A low oxygen level is characteristic of solid tumors and a negative prognostic factor for cancer patient survival. The response of cancer cells to hypoxia not only drives neo-angiogenesis, but also enhances cell survival and malignant phenotype development. HIF-1α is a major regulator of cellular adaptive responses to hypoxia as well as a major transcriptional modulator of angiogenic factors such as VEGF (27). We therefore evaluated the effect of HS-159 on the expression of HIF-1α and VEGF in Huh-7 cells under hypoxia conditions. The cells were treated with various concentrations of HS-159 cultured for 16 h with 100 μM CoCl₂ for mimic hypoxic conditions. As shown in Fig. 5A, the expression of HIF-1α and VEGF was increased after exposure to hypoxia and subsequently suppressed by HS-159 treatment, respectively.

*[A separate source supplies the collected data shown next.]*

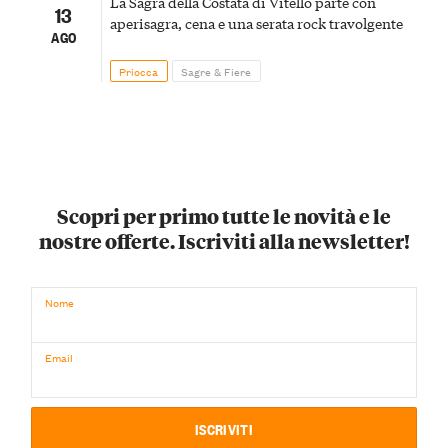
La Sagra della Costata di Vitello parte con
13
aperisagra, cena e una serata rock travolgente
AGO
Priocca
Sagre & Fiere
Scopri per primo tutte le novità e le
nostre offerte. Iscriviti alla newsletter!
Nome
Email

In endothelial cells, PI3K/Akt signaling actively mediates processes associated with angiogenesis including cell migration and capillary tube formation (28). Therefore, we performed capillary tube formation and migration assays to determine whether HS-159 suppresses the angiogenic activity of HUVECs. HS-159 inhibited the formation of vessel-like structures resulting from HUVEC elongation and alignment (Fig. 5B). HS-159 also markedly inhibited cell migration (Fig. 5C). These results indicate that HS-159 is a potential anti-angiogenic reagent that inhibits the tube formation and migration of HUVECs.